▶ [Problem details]: The following data is to be repeated exactly, its pictures excluded.

▶ [Supplied data]:
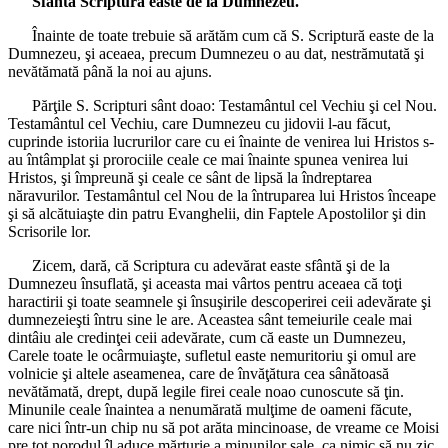
Sfânta Scriptură easte de la Dumnezeu.
Înainte de toate trebuie să arătăm cum că S. Scriptură easte de la
Dumnezeu, şi aceaea, precum Dumnezeu o au dat, nestrămutată şi
nevătămată până la noi au ajuns.
Părţile S. Scripturi sânt doao: Testamântul cel Vechiu şi cel Nou.
Testamântul cel Vechiu, care Dumnezeu cu jidovii l-au făcut,
cuprinde istoriia lucrurilor care cu ei înainte de venirea lui Hristos s-
au întâmplat şi prorociile ceale ce mai înainte spunea venirea lui
Hristos, şi împreună şi ceale ce sânt de lipsă la îndreptarea
năravurilor. Testamântul cel Nou de la întruparea lui Hristos înceape
şi să alcătuiaşte din patru Evanghelii, din Faptele Apostolilor şi din
Scrisorile lor.
Zicem, dară, că Scriptura cu adevărat easte sfântă şi de la
Dumnezeu însuflată, şi aceasta mai vârtos pentru aceaea că toţi
haractirii şi toate seamnele şi însuşirile descoperirei ceii adevărate şi
dumnezeieşti întru sine le are. Aceastea sânt temeiurile ceale mai
dintâiu ale credinţei ceii adevărate, cum că easte un Dumnezeu,
Carele toate le ocârmuiaşte, sufletul easte nemuritoriu şi omul are
volnicie şi altele aseamenea, care de învăţătura cea sânătoasă
nevătămată, drept, după legile firei ceale noao cunoscute să ţin.
Minunile ceale înaintea a nenumărată mulţime de oameni făcute,
care nici într-un chip nu să pot arăta mincinoase, de vreame ce Moisi
pre tot norodul îl aduce mărturie a minunilor sale, ca nimic să nu zic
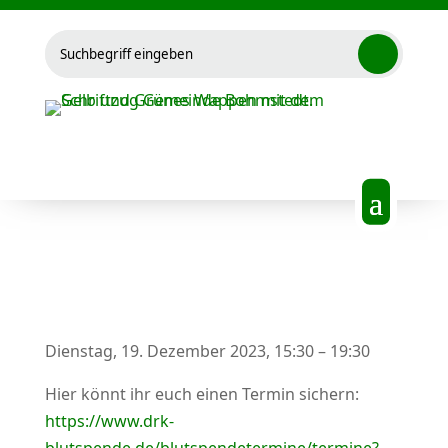
Suchen
nach:
Dienstag, 19. Dezember 2023, 15:30 – 19:30
Hier könnt ihr euch einen Termin sichern:
https://www.drk-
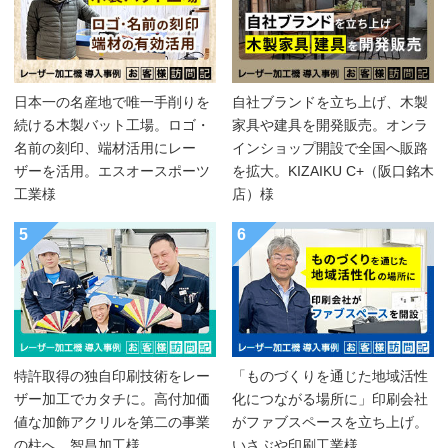
日本一の名産地で唯一手削りを
自社ブランドを立ち上げ、木製
続ける木製バット工場。ロゴ・
家具や建具を開発販売。オンラ
名前の刻印、端材活用にレー
インショップ開設で全国へ販路
ザーを活用。エスオースポーツ
を拡大。KIZAIKU C+（阪口銘木
工業様
店）様
5
6
特許取得の独自印刷技術をレー
「ものづくりを通じた地域活性
ザー加工でカタチに。高付加価
化につながる場所に」印刷会社
値な加飾アクリルを第二の事業
がファブスペースを立ち上げ。
の柱へ。智昌加工様
いさぶや印刷工業様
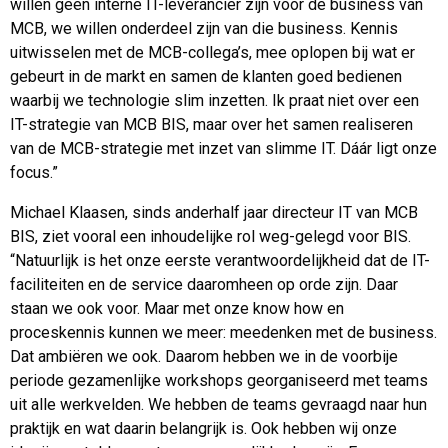
willen geen interne IT-leverancier zijn voor de business van
MCB, we willen onderdeel zijn van die business. Kennis
uitwisselen met de MCB-collega’s, mee oplopen bij wat er
gebeurt in de markt en samen de klanten goed bedienen
waarbij we technologie slim inzetten. Ik praat niet over een
IT-strategie van MCB BIS, maar over het samen realiseren
van de MCB-strategie met inzet van slimme IT. Dáár ligt onze
focus.”
Michael Klaasen, sinds anderhalf jaar directeur IT van MCB
BIS, ziet vooral een inhoudelijke rol weg-gelegd voor BIS.
“Natuurlijk is het onze eerste verantwoordelijkheid dat de IT-
faciliteiten en de service daaromheen op orde zijn. Daar
staan we ook voor. Maar met onze know how en
proceskennis kunnen we meer: meedenken met de business.
Dat ambiëren we ook. Daarom hebben we in de voorbije
periode gezamenlijke workshops georganiseerd met teams
uit alle werkvelden. We hebben de teams gevraagd naar hun
praktijk en wat daarin belangrijk is. Ook hebben wij onze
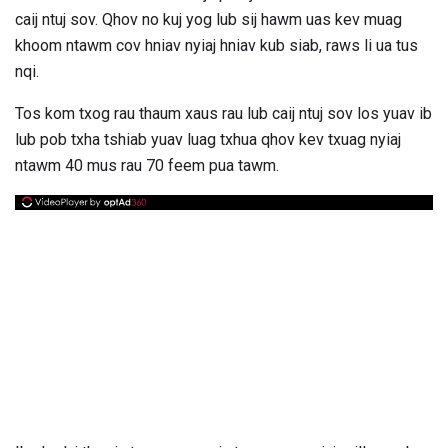
caij ntuj sov. Qhov no kuj yog lub sij hawm uas kev muag
khoom ntawm cov hniav nyiaj hniav kub siab, raws li ua tus
nqi.
Tos kom txog rau thaum xaus rau lub caij ntuj sov los yuav ib
lub pob txha tshiab yuav luag txhua qhov kev txuag nyiaj
ntawm 40 mus rau 70 feem pua ​​tawm.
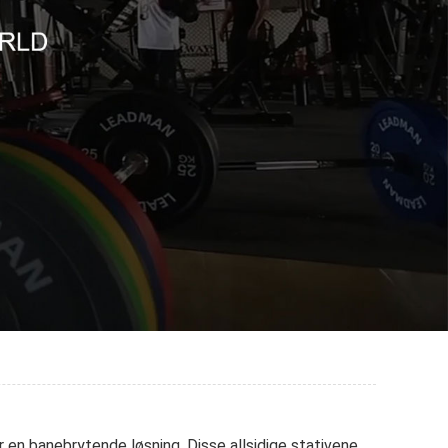
yr en banebrytende løsning. Disse allsidige stativene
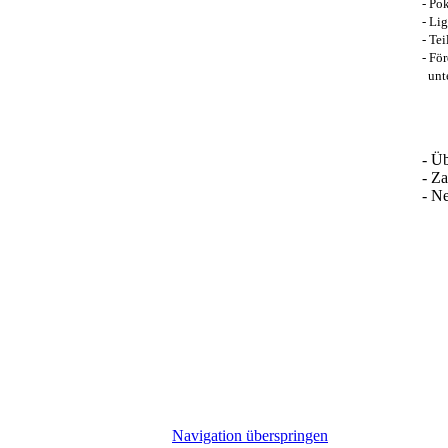
- Po
- Li
- Te
- Fö
unte
- Üb
- Za
- N
Navigation überspringen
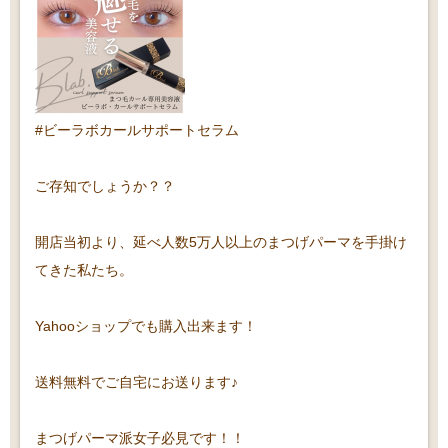
#ビーラボカールサポートセラム
ご存知でしょうか？？
開店当初より、延べ人数5万人以上のまつげパーマを手掛け
てきた私たち。
Yahooショップでも購入出来ます！
送料無料でご自宅にお送ります♪
まつげパーマ派女子必見です！！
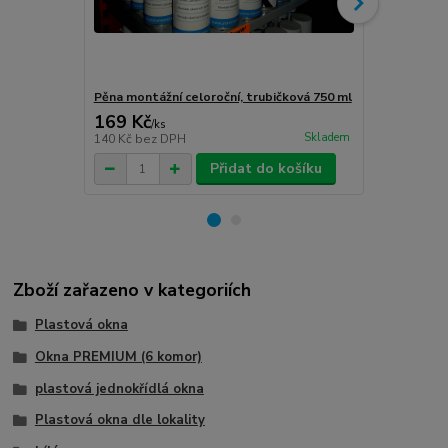
Pěna montážní celoroční, trubičková 750 ml
Turbošrouby 
169 Kč
80 Kč
/
ks
/
ks
Skladem
140 Kč
bez DPH
66 Kč
bez D
Přidat do košíku
Zboží zařazeno v kategoriích
Plastová okna
Okna PREMIUM (6 komor)
plastová jednokřídlá okna
Plastová okna dle lokality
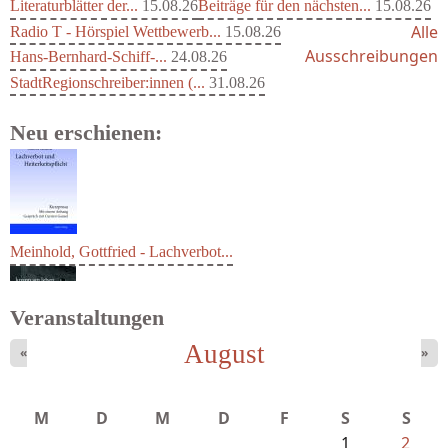
Literaturblätter der...
15.08.26
Beiträge für den nächsten...
15.08.26
Alle
Radio T - Hörspiel Wettbewerb...
15.08.26
Ausschreibungen
Hans-Bernhard-Schiff-...
24.08.26
StadtRegionschreiber:innen (...
31.08.26
Neu erschienen:
Meinhold, Gottfried - Lachverbot...
Veranstaltungen
August
«
»
M
D
M
D
F
S
S
1
2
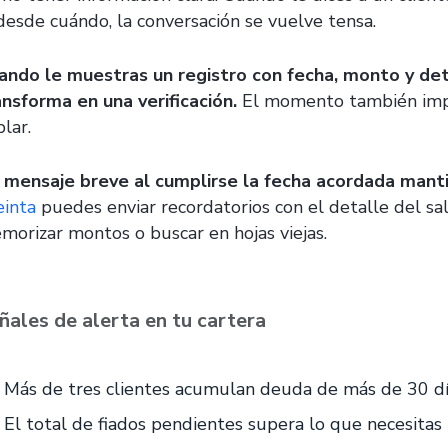
 desde cuándo, la conversación se vuelve tensa.
ando le muestras un registro con fecha, monto y det
ansforma en una verificación.
El momento también impo
lar.
 mensaje breve al cumplirse la fecha acordada manti
einta
puedes enviar recordatorios con el detalle del sal
morizar montos o buscar en hojas viejas.
ñales de alerta en tu cartera
Más de tres clientes acumulan deuda de más de 30 d
El total de fiados pendientes supera lo que necesita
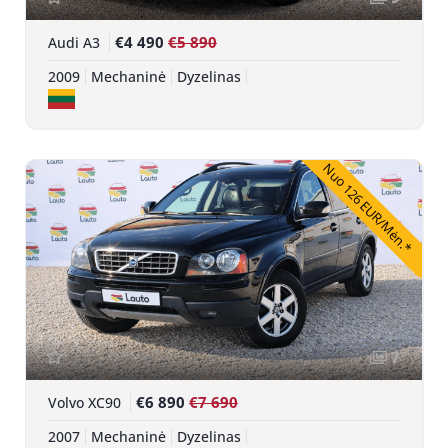
€4 490
€5 890
Audi A3
2009
Mechaninė
Dyzelinas
Nuo 126 EUR/Mėn.*
7
€6 890
€7 690
Volvo XC90
2007
Mechaninė
Dyzelinas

▶ [Written answer]:
Sfânta Scriptură easte de la Dumnezeu.
Înainte de toate trebuie să arătăm cum că S. Scriptură easte de la
Dumnezeu, şi aceaea, precum Dumnezeu o au dat, nestrămutată şi
nevătămată până la noi au ajuns.
Părţile S. Scripturi sânt doao: Testamântul cel Vechiu şi cel Nou.
Testamântul cel Vechiu, care Dumnezeu cu jidovii l-au făcut,
cuprinde istoriia lucrurilor care cu ei înainte de venirea lui Hristos s-
au întâmplat şi prorociile ceale ce mai înainte spunea venirea lui
Hristos, şi împreună şi ceale ce sânt de lipsă la îndreptarea
năravurilor. Testamântul cel Nou de la întruparea lui Hristos înceape
şi să alcătuiaşte din patru Evanghelii, din Faptele Apostolilor şi din
Scrisorile lor.
Zicem, dară, că Scriptura cu adevărat easte sfântă şi de la
Dumnezeu însuflată, şi aceasta mai vârtos pentru aceaea că toţi
haractirii şi toate seamnele şi însuşirile descoperirei ceii adevărate şi
dumnezeieşti întru sine le are. Aceastea sânt temeiurile ceale mai
dintâiu ale credinţei ceii adevărate, cum că easte un Dumnezeu,
Carele toate le ocârmuiaşte, sufletul easte nemuritoriu şi omul are
volnicie şi altele aseamenea, care de învăţătura cea sânătoasă
nevătămată, drept, după legile firei ceale noao cunoscute să ţin.
Minunile ceale înaintea a nenumărată mulţime de oameni făcute,
care nici într-un chip nu să pot arăta mincinoase, de vreame ce Moisi
pre tot norodul îl aduce mărturie a minunilor sale, ca nimic să nu zic
Suchen
nach:
Dienstag, 19. Dezember 2023, 15:30 – 19:30
Hier könnt ihr euch einen Termin sichern:
https://www.drk-
日本一の名産地で唯一手削りを
自社ブランドを立ち上げ、木製
続ける木製バット工場。ロゴ・
家具や建具を開発販売。オンラ
名前の刻印、端材活用にレー
インショップ開設で全国へ販路
ザーを活用。エスオースポーツ
を拡大。KIZAIKU C+（阪口銘木
工業様
店）様
5
6
特許取得の独自印刷技術をレー
「ものづくりを通じた地域活性
ザー加工でカタチに。高付加価
化につながる場所に」印刷会社
値な加飾アクリルを第二の事業
がファブスペースを立ち上げ。
の柱へ。智昌加工様
いさぶや印刷工業様
willen geen interne IT-leverancier zijn voor de business van
MCB, we willen onderdeel zijn van die business. Kennis
uitwisselen met de MCB-collega’s, mee oplopen bij wat er
gebeurt in de markt en samen de klanten goed bedienen
waarbij we technologie slim inzetten. Ik praat niet over een
IT-strategie van MCB BIS, maar over het samen realiseren
van de MCB-strategie met inzet van slimme IT. Dáár ligt onze
focus.”
Michael Klaasen, sinds anderhalf jaar directeur IT van MCB
BIS, ziet vooral een inhoudelijke rol weg-gelegd voor BIS.
“Natuurlijk is het onze eerste verantwoordelijkheid dat de IT-
faciliteiten en de service daaromheen op orde zijn. Daar
staan we ook voor. Maar met onze know how en
proceskennis kunnen we meer: meedenken met de business.
Dat ambiëren we ook. Daarom hebben we in de voorbije
periode gezamenlijke workshops georganiseerd met teams
uit alle werkvelden. We hebben de teams gevraagd naar hun
praktijk en wat daarin belangrijk is. Ook hebben wij onze
caij ntuj sov. Qhov no kuj yog lub sij hawm uas kev muag
khoom ntawm cov hniav nyiaj hniav kub siab, raws li ua tus
nqi.
Tos kom txog rau thaum xaus rau lub caij ntuj sov los yuav ib
lub pob txha tshiab yuav luag txhua qhov kev txuag nyiaj
ntawm 40 mus rau 70 feem pua ​​tawm.
yr en banebrytende løsning. Disse allsidige stativene
- Po
- Li
- Te
- Fö
unte
- Üb
- Za
- N
Navigation überspringen
#ビーラボカールサポートセラム
ご存知でしょうか？？
開店当初より、延べ人数5万人以上のまつげパーマを手掛け
てきた私たち。
Yahooショップでも購入出来ます！
送料無料でご自宅にお送ります♪
まつげパーマ派女子必見です！！
Pěna montážní celoroční, trubičková 750 ml
Turbošrouby 
169 Kč
80 Kč
/
ks
/
ks
Skladem
140 Kč
bez DPH
66 Kč
bez D
Přidat do košíku
Zboží zařazeno v kategoriích
Plastová okna
Okna PREMIUM (6 komor)
plastová jednokřídlá okna
Plastová okna dle lokality
Literaturblätter der...
15.08.26
Beiträge für den nächsten...
15.08.26
Alle
Radio T - Hörspiel Wettbewerb...
15.08.26
Ausschreibungen
Hans-Bernhard-Schiff-...
24.08.26
StadtRegionschreiber:innen (...
31.08.26
Neu erschienen:
Meinhold, Gottfried - Lachverbot...
Veranstaltungen
August
«
»
M
D
M
D
F
S
S
1
2
 desde cuándo, la conversación se vuelve tensa.
ando le muestras un registro con fecha, monto y det
ansforma en una verificación.
El momento también impo
lar.
 mensaje breve al cumplirse la fecha acordada manti
einta
puedes enviar recordatorios con el detalle del sal
morizar montos o buscar en hojas viejas.
ñales de alerta en tu cartera
Más de tres clientes acumulan deuda de más de 30 d
El total de fiados pendientes supera lo que necesita
€4 490
€5 890
Audi A3
2009
Mechaninė
Dyzelinas
Nuo 126 EUR/Mėn.*
7
€6 890
€7 690
Volvo XC90
2007
Mechaninė
Dyzelinas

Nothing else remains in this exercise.